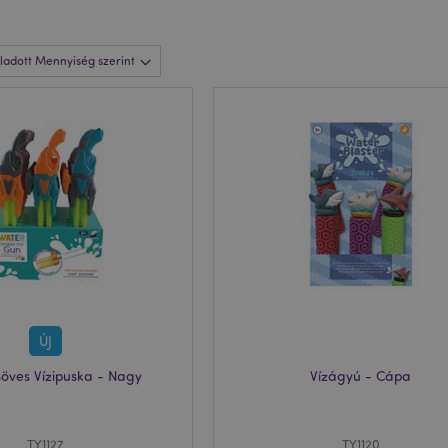
ÚJ
öves Vízipuska - Nagy
Vízágyú - Cápa
TY1127
TY1120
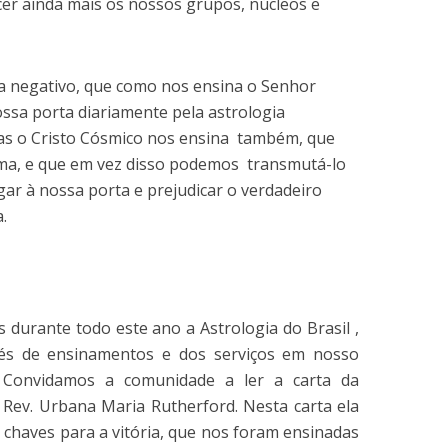
cer ainda mais os nossos grupos, núcleos e
a negativo, que como nos ensina o Senhor
ossa porta diariamente pela astrologia
mas o Cristo Cósmico nos ensina também, que
rma, e que em vez disso podemos transmutá-lo
gar à nossa porta e prejudicar o verdadeiro
.
 durante todo este ano a Astrologia do Brasil ,
avés de ensinamentos e dos serviços em nosso
. Convidamos a comunidade a ler a carta da
Rev. Urbana Maria Rutherford. Nesta carta ela
 chaves para a vitória, que nos foram ensinadas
########
The response should restate the material above word for word and contain no pictures.

Result below:
ÚJ
öves Vízipuska - Nagy
Vízágyú - Cápa
TY1127
TY1120
cer ainda mais os nossos grupos, núcleos e
a negativo, que como nos ensina o Senhor
ossa porta diariamente pela astrologia
mas o Cristo Cósmico nos ensina também, que
rma, e que em vez disso podemos transmutá-lo
gar à nossa porta e prejudicar o verdadeiro
.
 durante todo este ano a Astrologia do Brasil ,
avés de ensinamentos e dos serviços em nosso
. Convidamos a comunidade a ler a carta da
Rev. Urbana Maria Rutherford. Nesta carta ela
 chaves para a vitória, que nos foram ensinadas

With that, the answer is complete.